Task objective:
Keep the wording of the records intact as you retype them, and omit every image.

Records contained in a dataset:
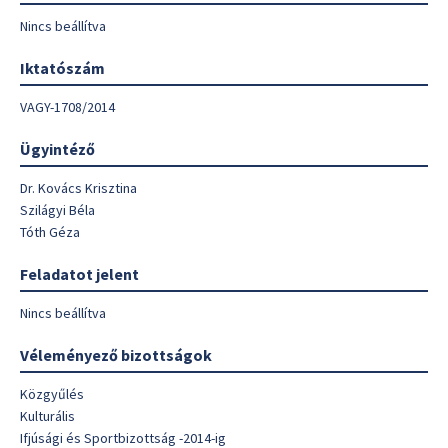
Nincs beállítva
Iktatószám
VAGY-1708/2014
Ügyintéző
Dr. Kovács Krisztina
Szilágyi Béla
Tóth Géza
Feladatot jelent
Nincs beállítva
Véleményező bizottságok
Közgyűlés
Kulturális
Ifjúsági és Sportbizottság -2014-ig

Result of this task:
Nincs beállítva
Iktatószám
VAGY-1708/2014
Ügyintéző
Dr. Kovács Krisztina
Szilágyi Béla
Tóth Géza
Feladatot jelent
Nincs beállítva
Véleményező bizottságok
Közgyűlés
Kulturális
Ifjúsági és Sportbizottság -2014-ig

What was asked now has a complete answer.